Suppose that water is pouring into a swimming pool in the shape of a right circular cylinder at a constant rate of 3 cubic feet per minute. If the pool has radius 6 feet and height 10 feet, what is the rate of change of the height of the water in the pool when the depth of the water in the pool is 6 feet?
Well, that's a tall order! Let's dive in and compute the solution. We're given that the pool has a radius of 6 feet and a constant rate of water pouring in at 3 cubic feet per minute.
To find the rate of change of the height of the water, we need to differentiate the volume of the cylinder with respect to the height. The volume of a right circular cylinder is given by the formula V = πr^2h, where V is the volume, r is the radius, and h is the height.
Differentiating both sides of the formula with respect to h, we get dV/dh = 2πrh. This means that for every unit increase in height, the volume changes by 2πrh cubic feet.
Now, when the depth of the water is 6 feet, the height of the water in the cylinder is 10 - 6 = 4 feet.
So, plugging in the values into our formula, we get dV/dh = 2π(6)(4) = 48π cubic feet per unit increase in height.
Therefore, the rate of change of the height of the water in the pool when the depth is 6 feet is 48π cubic feet per minute.
Hope that didn't make your head swim!
To find the rate of change of the height of the water in the pool, we can use related rates.
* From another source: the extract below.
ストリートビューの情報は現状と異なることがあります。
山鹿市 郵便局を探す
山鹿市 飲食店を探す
Let's call the height of the water in the pool h, and the time t.
Given:
- The rate of water pouring into the pool = 3 cubic feet per minute.
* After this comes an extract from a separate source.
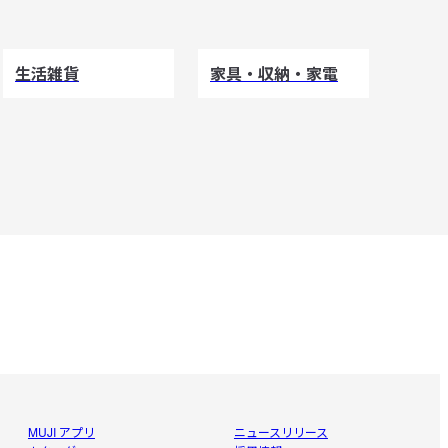
生活雑貨
家具・収納・家電
MUJI アプリ
ニュースリリース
- The radius of the pool = 6 feet.
- The height of the pool = 10 feet.
We want to find the rate of change of the height, dh/dt, when the depth of the water is 6 feet.
We can start by finding the equation that relates the volume of water in the pool with the height:
Volume of a cylinder (V) = πr^2h
Differentiating the equation with respect to time (t), we get:
dV/dt = π * d(r^2h)/dt
Since we have r and h, we can write r^2 as (6^2):
dV/dt = π * d(6^2 * h)/dt
The rate of water pouring into the pool is given as 3 cubic feet per minute, so:
dV/dt = 3
Substituting the values, we get:
3 = π * d(36h)/dt
Now, we need to find the value of d(36h)/dt when h = 6.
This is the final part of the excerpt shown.